--- Provided data Enclosed Below ---

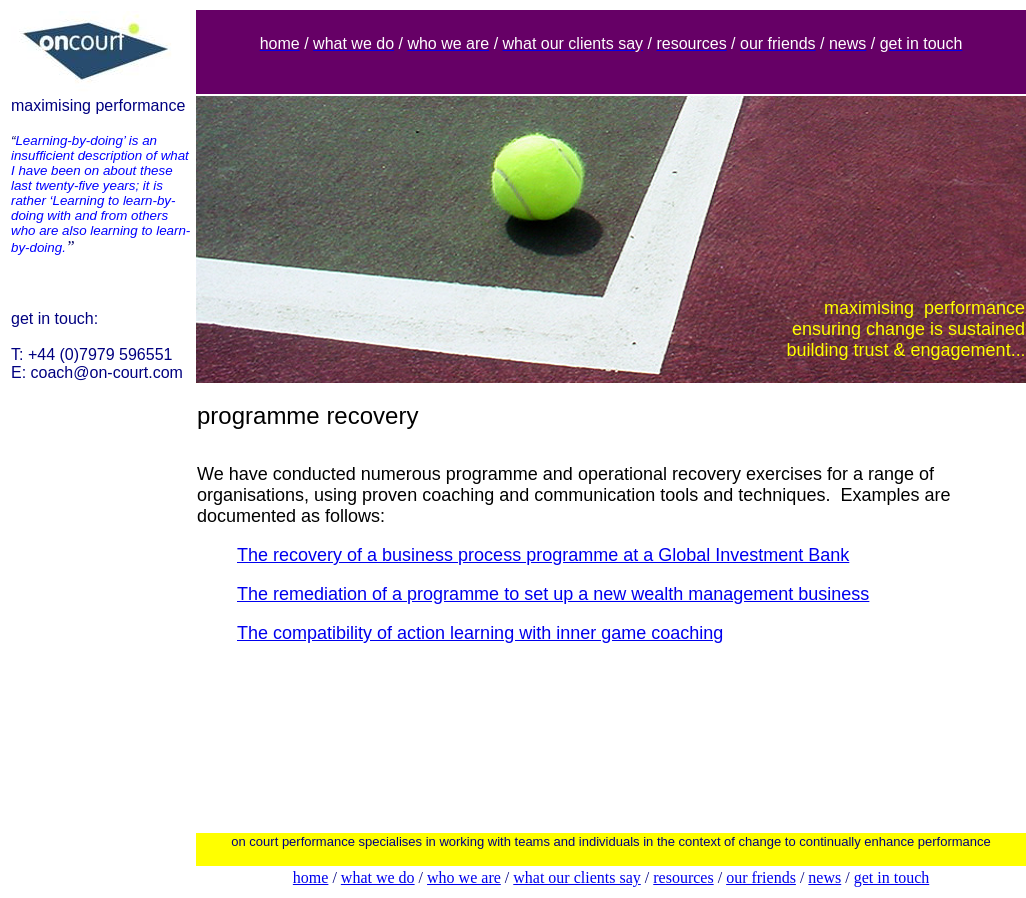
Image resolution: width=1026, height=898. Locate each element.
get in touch (892, 877)
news (824, 877)
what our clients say (577, 877)
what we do (378, 877)
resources (683, 877)
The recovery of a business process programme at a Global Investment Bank (543, 555)
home (311, 877)
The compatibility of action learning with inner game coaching (480, 633)
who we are (464, 877)
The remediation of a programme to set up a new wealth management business (553, 594)
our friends (761, 877)
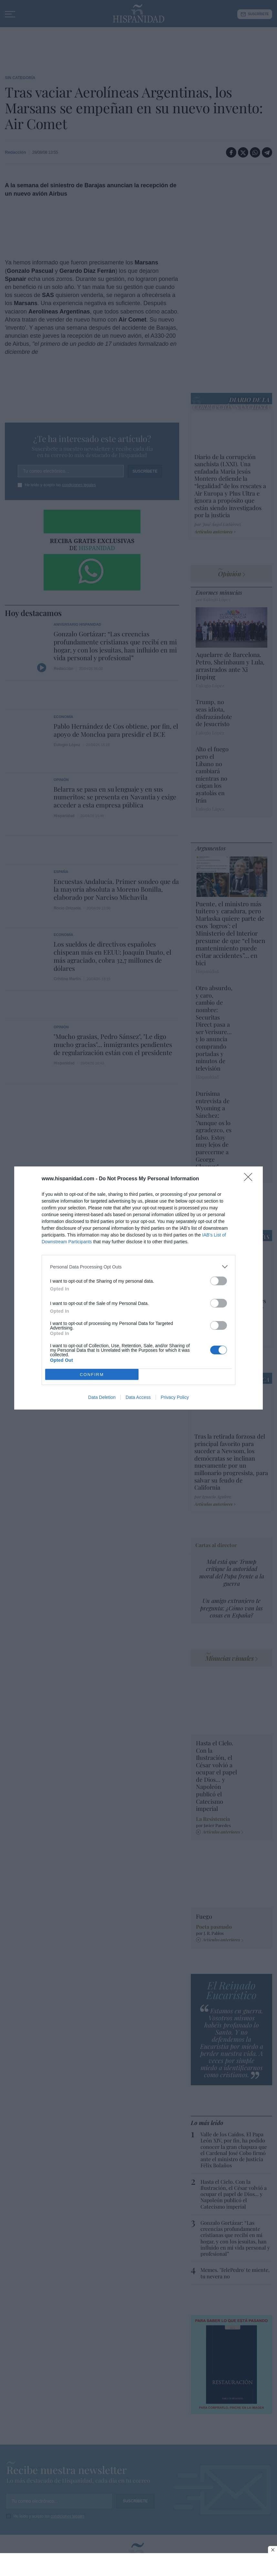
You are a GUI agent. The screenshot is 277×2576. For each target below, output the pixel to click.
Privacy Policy (175, 1397)
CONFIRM (92, 1374)
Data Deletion (102, 1397)
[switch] (218, 1281)
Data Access (138, 1397)
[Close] (250, 1179)
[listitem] (138, 1266)
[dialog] (138, 1288)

--- End of Enclosed Provided data ---

## What you will do
Your output should be an exact copy of every line from the one containing "CONFIRM (92, 1374)" through the end of the records.

## Response to this exercise
CONFIRM (92, 1374)
Data Deletion (102, 1397)
[switch] (218, 1281)
Data Access (138, 1397)
[Close] (250, 1179)
[listitem] (138, 1266)
[dialog] (138, 1288)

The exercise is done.